● WHAT YOU ARE ASKED TO DO:
Report every line below that has the string "vous" in it.

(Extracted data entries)
________________

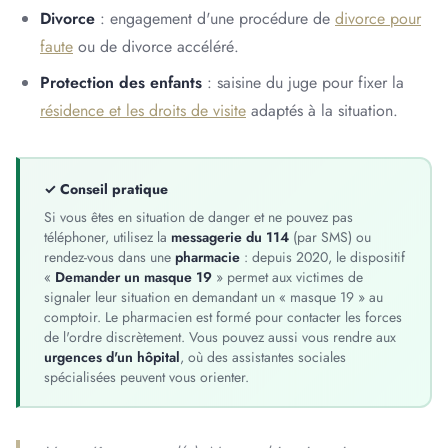
Divorce
: engagement d'une procédure de
divorce pour
faute
ou de divorce accéléré.
Protection des enfants
: saisine du juge pour fixer la
résidence et les droits de visite
adaptés à la situation.
✓ Conseil pratique
Si vous êtes en situation de danger et ne pouvez pas
téléphoner, utilisez la
messagerie du 114
(par SMS) ou
rendez-vous dans une
pharmacie
: depuis 2020, le dispositif
«
Demander un masque 19
» permet aux victimes de
signaler leur situation en demandant un « masque 19 » au
comptoir. Le pharmacien est formé pour contacter les forces
de l'ordre discrètement. Vous pouvez aussi vous rendre aux
urgences d'un hôpital
, où des assistantes sociales
spécialisées peuvent vous orienter.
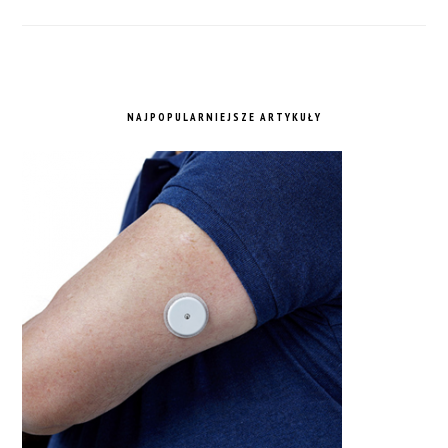
NAJPOPULARNIEJSZE ARTYKUŁY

________________

● YOUR SOLUTION:
Si vous êtes en situation de danger et ne pouvez pas
rendez-vous dans une
de l'ordre discrètement. Vous pouvez aussi vous rendre aux
spécialisées peuvent vous orienter.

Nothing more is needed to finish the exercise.